22Og jeg vil vende mitt åsyn bort fra dem*, og de** skal vanhellige min skatt***; røvere skal komme inn over den og vanhellige den. / {* jødene.} / {** fiendene.} / {*** tempelskatten.}
23Maak een keten; want het land is vol van bloedgerichten, en de stad is vol van geweld.
23Gjør lenken ferdig*! For landet er fullt av bloddommer, og byen er full av vold. / {* til tegn på folkets nær forestående fangenskap.}
24Daarom zal Ik de kwaadste der heidenen doen komen, die hun huizen erfelijk bezitten zullen, en zal den hoogmoed der sterken doen ophouden, en die hen heiligen, zullen ontheiligd worden.
24Og jeg vil la de verste av hedningene komme, og de skal ta deres hus i eie, og jeg vil gjøre ende på de frekkes stolthet, og deres helligdommer skal vanhelliges.
25De ondergang komt; en zij zullen den vrede zoeken, maar hij zal er niet zijn.
25Det skal komme redsel, og de skal søke frelse, men der er ingen.
26Ellende zal op ellende komen, en er zal gerucht op gerucht wezen; dan zullen zij het gezicht van een profeet zoeken; maar de wet zal vergaan van den priester, en de raad van de oudsten.
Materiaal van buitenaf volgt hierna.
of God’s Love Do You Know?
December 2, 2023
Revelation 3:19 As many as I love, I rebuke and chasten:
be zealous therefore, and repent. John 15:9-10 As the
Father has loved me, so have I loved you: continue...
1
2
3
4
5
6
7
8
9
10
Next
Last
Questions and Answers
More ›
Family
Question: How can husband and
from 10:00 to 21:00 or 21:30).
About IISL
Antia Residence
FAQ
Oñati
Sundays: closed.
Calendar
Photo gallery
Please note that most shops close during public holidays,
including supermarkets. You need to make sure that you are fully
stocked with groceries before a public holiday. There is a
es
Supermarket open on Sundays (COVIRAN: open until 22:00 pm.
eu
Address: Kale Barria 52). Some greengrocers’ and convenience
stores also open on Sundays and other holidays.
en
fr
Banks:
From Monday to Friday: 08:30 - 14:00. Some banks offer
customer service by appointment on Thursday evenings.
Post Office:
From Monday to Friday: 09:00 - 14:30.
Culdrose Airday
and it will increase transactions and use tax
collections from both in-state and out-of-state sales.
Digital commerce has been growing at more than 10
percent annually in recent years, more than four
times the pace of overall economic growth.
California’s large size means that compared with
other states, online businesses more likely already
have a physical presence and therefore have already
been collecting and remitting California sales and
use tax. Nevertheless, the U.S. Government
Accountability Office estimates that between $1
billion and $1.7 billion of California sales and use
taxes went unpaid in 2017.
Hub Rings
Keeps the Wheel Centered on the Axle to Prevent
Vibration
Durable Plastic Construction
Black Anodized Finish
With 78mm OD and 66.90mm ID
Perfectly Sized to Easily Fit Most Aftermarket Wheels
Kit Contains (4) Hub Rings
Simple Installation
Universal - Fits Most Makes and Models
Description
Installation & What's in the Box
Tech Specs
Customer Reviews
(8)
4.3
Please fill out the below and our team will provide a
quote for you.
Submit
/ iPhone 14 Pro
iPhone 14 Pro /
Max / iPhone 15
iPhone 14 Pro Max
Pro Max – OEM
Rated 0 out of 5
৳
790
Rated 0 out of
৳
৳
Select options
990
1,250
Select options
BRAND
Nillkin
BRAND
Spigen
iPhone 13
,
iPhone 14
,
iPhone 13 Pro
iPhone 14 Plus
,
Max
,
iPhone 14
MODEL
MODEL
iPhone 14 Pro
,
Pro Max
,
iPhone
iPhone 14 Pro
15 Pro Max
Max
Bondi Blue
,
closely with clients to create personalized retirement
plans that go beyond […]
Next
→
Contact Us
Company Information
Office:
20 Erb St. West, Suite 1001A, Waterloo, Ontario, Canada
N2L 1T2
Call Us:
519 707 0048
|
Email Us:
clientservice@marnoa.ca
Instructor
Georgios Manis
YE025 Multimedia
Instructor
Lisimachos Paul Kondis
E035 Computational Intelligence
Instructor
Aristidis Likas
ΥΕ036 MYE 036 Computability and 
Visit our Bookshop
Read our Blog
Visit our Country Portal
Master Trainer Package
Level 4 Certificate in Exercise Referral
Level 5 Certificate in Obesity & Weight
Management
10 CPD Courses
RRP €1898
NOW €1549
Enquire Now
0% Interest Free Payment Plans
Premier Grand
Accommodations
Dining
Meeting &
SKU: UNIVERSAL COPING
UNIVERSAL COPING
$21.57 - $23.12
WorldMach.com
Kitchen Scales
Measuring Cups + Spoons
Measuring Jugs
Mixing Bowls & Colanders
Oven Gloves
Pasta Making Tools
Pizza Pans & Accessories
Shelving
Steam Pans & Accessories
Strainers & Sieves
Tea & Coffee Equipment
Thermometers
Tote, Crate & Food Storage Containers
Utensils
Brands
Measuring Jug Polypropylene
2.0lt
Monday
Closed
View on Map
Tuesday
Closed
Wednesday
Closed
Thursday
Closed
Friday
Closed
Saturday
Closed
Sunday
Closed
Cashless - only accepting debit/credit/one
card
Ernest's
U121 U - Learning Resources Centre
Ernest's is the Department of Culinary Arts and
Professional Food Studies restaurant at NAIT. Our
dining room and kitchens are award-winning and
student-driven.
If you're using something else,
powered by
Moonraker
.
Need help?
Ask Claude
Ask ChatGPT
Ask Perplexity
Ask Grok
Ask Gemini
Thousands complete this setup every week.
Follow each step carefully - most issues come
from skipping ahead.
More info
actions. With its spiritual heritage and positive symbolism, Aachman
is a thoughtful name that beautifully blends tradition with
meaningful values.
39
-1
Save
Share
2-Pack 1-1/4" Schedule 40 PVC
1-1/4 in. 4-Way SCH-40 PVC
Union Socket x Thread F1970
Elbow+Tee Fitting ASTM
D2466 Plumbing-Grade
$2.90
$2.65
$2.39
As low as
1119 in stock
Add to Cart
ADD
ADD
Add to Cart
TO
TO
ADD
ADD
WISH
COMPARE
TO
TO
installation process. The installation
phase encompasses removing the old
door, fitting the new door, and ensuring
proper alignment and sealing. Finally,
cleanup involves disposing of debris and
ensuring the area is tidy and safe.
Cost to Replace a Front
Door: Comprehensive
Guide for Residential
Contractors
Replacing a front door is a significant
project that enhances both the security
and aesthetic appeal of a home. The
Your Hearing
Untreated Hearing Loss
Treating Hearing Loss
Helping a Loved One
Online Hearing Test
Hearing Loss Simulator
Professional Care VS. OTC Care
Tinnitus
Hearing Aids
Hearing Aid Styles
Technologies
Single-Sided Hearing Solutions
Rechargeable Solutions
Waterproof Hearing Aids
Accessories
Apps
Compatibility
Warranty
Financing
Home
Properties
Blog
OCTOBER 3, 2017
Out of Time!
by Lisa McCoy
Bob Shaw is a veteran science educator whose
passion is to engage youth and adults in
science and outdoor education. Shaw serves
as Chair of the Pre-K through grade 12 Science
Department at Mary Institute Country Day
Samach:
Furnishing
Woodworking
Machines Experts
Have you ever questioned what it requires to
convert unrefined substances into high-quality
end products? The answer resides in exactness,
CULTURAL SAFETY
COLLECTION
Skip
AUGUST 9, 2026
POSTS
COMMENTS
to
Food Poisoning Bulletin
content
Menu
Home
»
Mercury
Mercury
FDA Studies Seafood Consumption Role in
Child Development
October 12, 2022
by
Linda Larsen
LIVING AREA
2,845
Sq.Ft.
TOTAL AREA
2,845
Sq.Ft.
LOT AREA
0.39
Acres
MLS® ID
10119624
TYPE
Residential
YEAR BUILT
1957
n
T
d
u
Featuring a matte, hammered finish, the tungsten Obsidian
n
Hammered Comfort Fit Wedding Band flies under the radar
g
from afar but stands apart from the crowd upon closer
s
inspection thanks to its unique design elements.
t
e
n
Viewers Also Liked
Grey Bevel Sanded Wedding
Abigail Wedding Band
26Ulykke på ulykke skal komme, og rykte på rykte skal opstå, og de skal søke efter syn hos profeten, og lov skal ikke være å finne hos presten eller råd hos de gamle;
27De koning zal rouw bedrijven, en de vorsten zullen met verwoesting bekleed zijn, en de handen van het volk des lands zullen beroerd zijn; Ik zal hun doen naar hun weg, en met hun rechten zal Ik ze richten; en zij zullen weten, dat Ik de HEERE ben.
27kongen skal sørge, og høvdingen skal klæ sig i forferdelse, og hendene på landets folk skal skjelve. Efter deres ferd vil jeg gjøre med dem, og med deres dommer vil jeg dømme dem, og de skal kjenne at jeg er Herren.